Taxpayers are paying the cost of borrowing that money: The mayor ought to put it into job-creating projects, as he said he would do. And by asking for more borrowing authority on top of approvals already granted to him, Johnson is signaling that the city’s thirst for new debt is far from quenched.
Of even more concern is the way the Johnson administration plans to structure its new debt.
Contrary to best practices, the Johnson administration plans to sell bonds to fund some operating expenses: $166 million for back pay to Chicago firefighters and $285 million to cover police settlements and judgments.
Against their own better judgment, even the budget hawks in the City Council have backed this plan. The back pay and police settlements built up over years, they reason, so it’s sensible to borrow to pay them down. That kind of thinking is slippery, leading to more debt and more downgrades, and it would be good to see council members resist such temptation and focus instead on cutting costs and streamlining government.
It’s good that the bulk of Johnson’s borrowing plan would go toward conventional purposes such as roads, bridges and other infrastructure. But the way Johnson plans to structure the loans is concerning.

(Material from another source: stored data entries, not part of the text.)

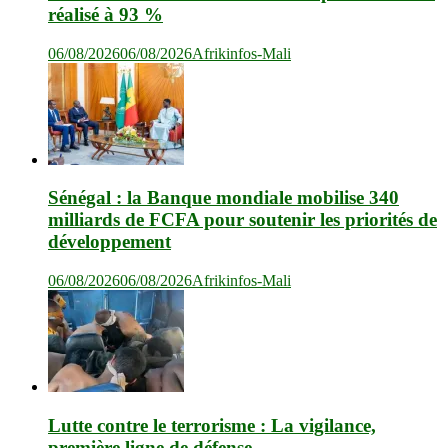
réalisé à 93 %
06/08/2026
06/08/2026
Afrikinfos-Mali
Sénégal : la Banque mondiale mobilise 340
milliards de FCFA pour soutenir les priorités de
développement
06/08/2026
06/08/2026
Afrikinfos-Mali
Lutte contre le terrorisme : La vigilance,
première ligne de défense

These bonds would be seriously back-end-loaded. Johnson’s plans, first spelled out in detail in an amortization table shared with the City Council last month, call for the city to pay interest only — putting off the paydown of principal — for years after the bonds are sold.
This would help with cash flow now, while Johnson is in office, but substantially increase the cost of the debt, shifting immense financial burdens to future years.
On one bond issue included in Johnson’s initial plans, the city would put nothing toward paying down the principal amount for 19 years after the bonds are sold, according to the budget document released to the City Council. Altogether, the mayor’s original plan set the city on course to accumulate more than $2 billion in interest payments before putting a dollar toward principal.
It’s a kick-the-can approach that rating agencies dislike and taxpayers should dread.
While Johnson has scaled down the size of his borrowing plans, back-end loading is still expected to feature in the 2026 budget. And Conway told me he remains concerned.
“The can is kicked and kicked, and ultimately you kick it into a wall,” Conway said. “We are heading into a terrible situation.”
The scenario will take years to play out, but the credit rating agencies won’t wait for that. They’ll immediately look at Chicago’s debt plan in the context of their problems: a budget impasse last year, an even bigger problem this time and a looming deficit when work on the 2027 budget begins.
If Chicago is hit with a credit downgrade soon, as many market watchers expect, the city would be just a step above “junk” status. At that point, a single downgrade would put Chicago’s debt below investment grade.
This would raise borrowing costs. It also would cause a costly liquidity problem.
Partly that’s because many investment funds — holders of billions of dollars in Chicago’s general-obligation bonds — are forbidden in their contracts with investors from holding below-investment-grade bonds. A “junk” rating could set off panic selling by the big funds, with significant repercussions for Chicago’s fiscal future.
Chicago’s huge debt and substandard credit rating may seem to be marginal issues amid the high-drama budget battle between Johnson and the City Council. In fact, they’re among the biggest problems the budgeteers face as they push to finish next year’s budget. For the good of the city, they need to give these issues the credit they deserve.
David Greising is president of the Better Government Association.